--- START ---

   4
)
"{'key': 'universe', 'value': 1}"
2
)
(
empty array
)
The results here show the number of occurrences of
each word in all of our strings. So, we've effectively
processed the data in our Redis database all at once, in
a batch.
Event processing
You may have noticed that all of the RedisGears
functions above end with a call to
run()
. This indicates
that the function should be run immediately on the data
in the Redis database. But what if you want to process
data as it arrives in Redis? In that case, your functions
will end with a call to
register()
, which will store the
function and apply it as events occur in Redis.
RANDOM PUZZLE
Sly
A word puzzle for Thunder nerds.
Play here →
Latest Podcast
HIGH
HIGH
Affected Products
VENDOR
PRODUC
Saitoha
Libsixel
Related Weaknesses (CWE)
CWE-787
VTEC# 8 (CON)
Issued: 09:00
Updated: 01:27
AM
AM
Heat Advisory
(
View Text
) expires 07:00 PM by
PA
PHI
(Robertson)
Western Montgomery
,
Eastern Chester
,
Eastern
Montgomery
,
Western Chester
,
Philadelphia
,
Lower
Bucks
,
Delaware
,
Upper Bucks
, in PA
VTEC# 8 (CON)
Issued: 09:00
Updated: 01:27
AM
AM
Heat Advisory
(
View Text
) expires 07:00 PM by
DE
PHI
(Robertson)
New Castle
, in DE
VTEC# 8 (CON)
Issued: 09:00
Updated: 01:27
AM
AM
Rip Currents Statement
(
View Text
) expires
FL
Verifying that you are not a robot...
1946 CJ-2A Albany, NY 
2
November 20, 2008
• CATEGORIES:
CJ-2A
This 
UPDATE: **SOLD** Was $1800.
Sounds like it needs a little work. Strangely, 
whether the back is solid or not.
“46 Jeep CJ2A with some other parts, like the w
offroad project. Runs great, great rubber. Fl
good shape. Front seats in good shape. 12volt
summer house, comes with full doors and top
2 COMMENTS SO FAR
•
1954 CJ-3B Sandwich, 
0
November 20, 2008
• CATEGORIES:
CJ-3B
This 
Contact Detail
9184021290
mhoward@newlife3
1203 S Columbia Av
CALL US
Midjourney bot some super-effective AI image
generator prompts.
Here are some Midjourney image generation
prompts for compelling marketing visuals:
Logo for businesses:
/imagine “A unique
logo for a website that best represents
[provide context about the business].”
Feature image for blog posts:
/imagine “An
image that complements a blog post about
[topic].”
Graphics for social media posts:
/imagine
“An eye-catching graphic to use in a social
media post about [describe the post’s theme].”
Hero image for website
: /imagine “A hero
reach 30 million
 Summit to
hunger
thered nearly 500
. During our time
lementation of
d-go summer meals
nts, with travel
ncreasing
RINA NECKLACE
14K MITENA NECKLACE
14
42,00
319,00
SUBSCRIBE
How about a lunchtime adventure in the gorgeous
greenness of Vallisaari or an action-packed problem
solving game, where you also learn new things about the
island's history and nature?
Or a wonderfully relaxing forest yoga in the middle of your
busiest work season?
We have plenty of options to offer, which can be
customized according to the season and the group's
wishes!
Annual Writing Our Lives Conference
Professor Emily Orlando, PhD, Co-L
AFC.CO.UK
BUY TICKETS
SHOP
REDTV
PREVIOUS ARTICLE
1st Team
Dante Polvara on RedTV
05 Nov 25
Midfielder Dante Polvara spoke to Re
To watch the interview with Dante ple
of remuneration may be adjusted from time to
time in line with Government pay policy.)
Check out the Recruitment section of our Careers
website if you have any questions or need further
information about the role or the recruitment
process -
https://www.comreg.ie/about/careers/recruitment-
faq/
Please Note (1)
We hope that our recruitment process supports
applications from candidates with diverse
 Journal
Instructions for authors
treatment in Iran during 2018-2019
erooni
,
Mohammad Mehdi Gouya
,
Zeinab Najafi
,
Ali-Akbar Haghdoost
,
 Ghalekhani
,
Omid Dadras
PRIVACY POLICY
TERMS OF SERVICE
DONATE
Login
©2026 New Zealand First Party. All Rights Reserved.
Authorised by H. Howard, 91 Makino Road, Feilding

--- END ---
--- START ---

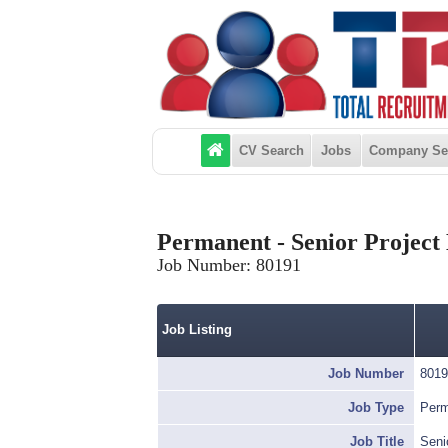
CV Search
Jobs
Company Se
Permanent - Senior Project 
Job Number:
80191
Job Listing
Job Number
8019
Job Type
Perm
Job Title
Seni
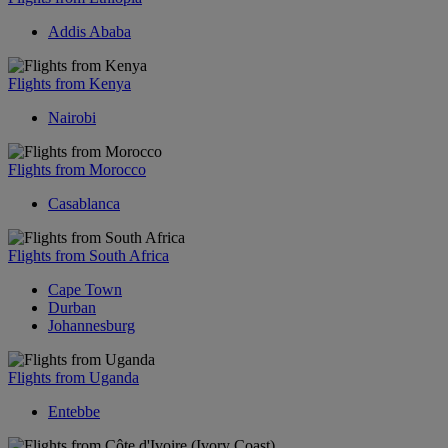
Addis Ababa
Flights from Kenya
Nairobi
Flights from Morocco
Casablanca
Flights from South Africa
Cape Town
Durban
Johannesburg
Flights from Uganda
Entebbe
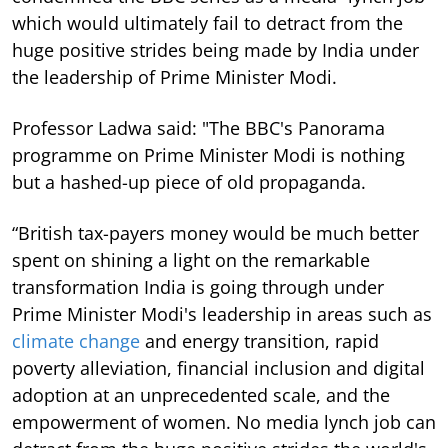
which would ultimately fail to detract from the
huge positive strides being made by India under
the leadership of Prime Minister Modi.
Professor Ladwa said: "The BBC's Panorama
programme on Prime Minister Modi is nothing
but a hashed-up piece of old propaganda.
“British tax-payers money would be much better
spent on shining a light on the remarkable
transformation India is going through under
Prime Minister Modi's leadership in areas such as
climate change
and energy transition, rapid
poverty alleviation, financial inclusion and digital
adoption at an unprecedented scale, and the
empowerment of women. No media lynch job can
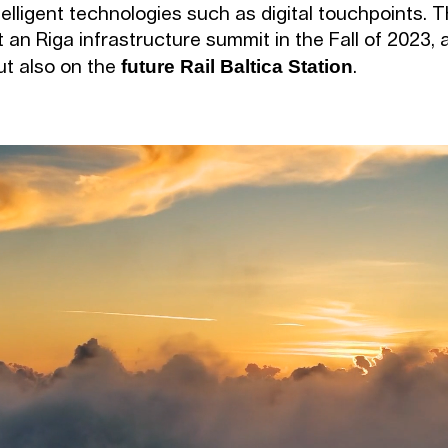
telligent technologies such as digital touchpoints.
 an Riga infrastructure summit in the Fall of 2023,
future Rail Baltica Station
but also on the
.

--- END ---
--- START ---

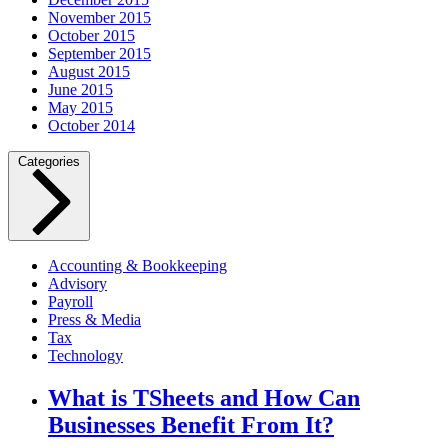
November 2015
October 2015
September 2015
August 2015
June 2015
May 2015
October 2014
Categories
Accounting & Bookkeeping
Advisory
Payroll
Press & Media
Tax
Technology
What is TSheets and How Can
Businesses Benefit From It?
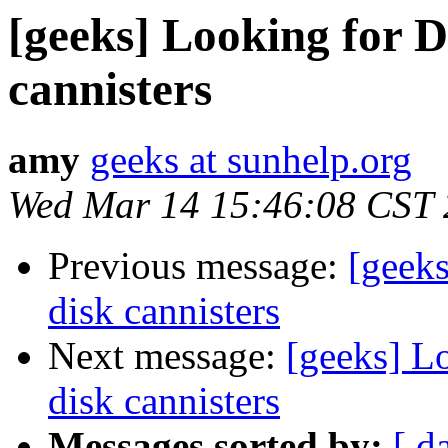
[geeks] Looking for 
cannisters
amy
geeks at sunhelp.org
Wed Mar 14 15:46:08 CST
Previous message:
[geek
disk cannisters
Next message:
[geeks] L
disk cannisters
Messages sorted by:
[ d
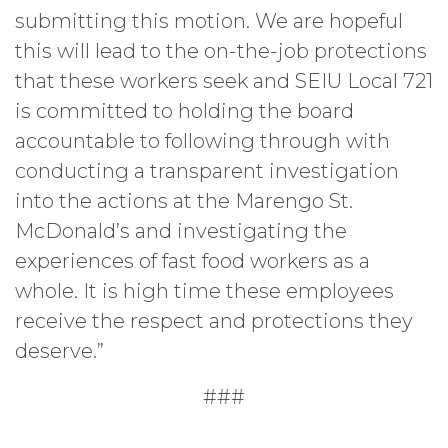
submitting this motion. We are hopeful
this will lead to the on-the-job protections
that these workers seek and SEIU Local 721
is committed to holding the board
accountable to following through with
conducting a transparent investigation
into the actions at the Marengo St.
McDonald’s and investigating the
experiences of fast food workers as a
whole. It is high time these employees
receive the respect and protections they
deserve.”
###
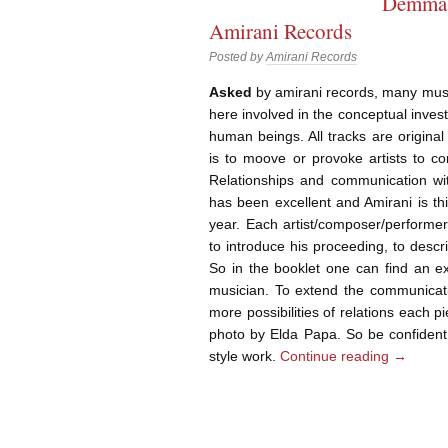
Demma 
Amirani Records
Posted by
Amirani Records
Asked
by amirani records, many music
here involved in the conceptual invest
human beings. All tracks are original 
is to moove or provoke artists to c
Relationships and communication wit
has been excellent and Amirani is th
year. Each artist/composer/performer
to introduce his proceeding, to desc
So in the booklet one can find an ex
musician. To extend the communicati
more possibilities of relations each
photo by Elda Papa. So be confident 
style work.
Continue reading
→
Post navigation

--- END ---

_Problem requirements_
Only one stretch of the entries above is wanted: the lines from the one containing "Relationships and communication wit" through the one containing "Post navigation". Please reproduce it exactly.

_Task result_
Relationships and communication wit
has been excellent and Amirani is th
year. Each artist/composer/performer
to introduce his proceeding, to desc
So in the booklet one can find an ex
musician. To extend the communicati
more possibilities of relations each
photo by Elda Papa. So be confident 
style work.
Continue reading
→
Post navigation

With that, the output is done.